"CBS This Morning" co-host John Dickerson shares his thoughts on the big stories of the week in our series Reporter's Notebook.
Candidate Donald Trump promised that he'd be a cheerleader for America. He built his career as a marketer and as president, he's shown that marketing moxie.
In England, he found a way to mention his Scottish golf course in an interview, in a press conference and on Twitter. But in Helsinki, Donald Trump, the marketer of America, didn't show.
Presidents often use international moments to wear the sandwich board of America. At his 1987 summit with Soviet leader Mikhail Gorbachev, President Ronald Reagan said, "On the table will be not only arms reduction but also human rights issues about which the American people and their government are deeply committed."
When liberty and freedom are threatened, American presidents show solidarity. At a 1963 speech in West Berlin, John F. Kennedy famously proclaimed, "As a free man, I take pride in the words 'Ich bin ein Berliner!'"

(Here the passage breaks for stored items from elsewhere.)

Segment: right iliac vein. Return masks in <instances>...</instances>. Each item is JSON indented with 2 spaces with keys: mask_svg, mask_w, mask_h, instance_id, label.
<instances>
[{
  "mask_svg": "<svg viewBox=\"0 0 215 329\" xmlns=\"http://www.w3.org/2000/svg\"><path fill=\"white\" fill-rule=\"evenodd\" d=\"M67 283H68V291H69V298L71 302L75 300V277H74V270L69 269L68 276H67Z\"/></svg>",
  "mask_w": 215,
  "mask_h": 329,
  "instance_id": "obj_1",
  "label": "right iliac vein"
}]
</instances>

In Helsinki, the world was watching. The Trump administration says that Russians are actively trying to undermine democracies and Russia spreads the view that the most powerful democracy, America, is not special, but simply self-interested and grubby like all the rest.

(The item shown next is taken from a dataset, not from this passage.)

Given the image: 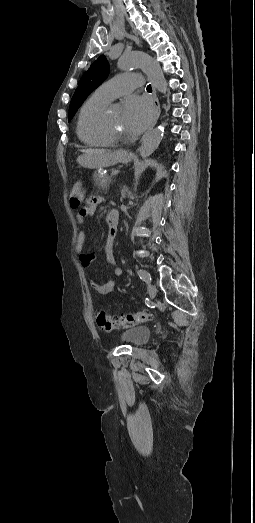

Sen. Ben Sasse, R-Nebraska, took a crack at what a cheerleading rebuttal might sound like when he said, "We believe that 7.5 billion people across the globe are created with dignity, that they have the rights to free speech and assembly and press and religion and protest."
President Trump instead said both countries were to blame for bad relations. Asked to broker a dispute between American intelligence and Vladimir Putin, he said he had confidence in both.
Days before, the president had confronted NATO leaders in public, but in Helsinki he wanted no confrontation with Russia over actions past or present – or even the mild abrasions that might come from cheerleading freedom and liberty.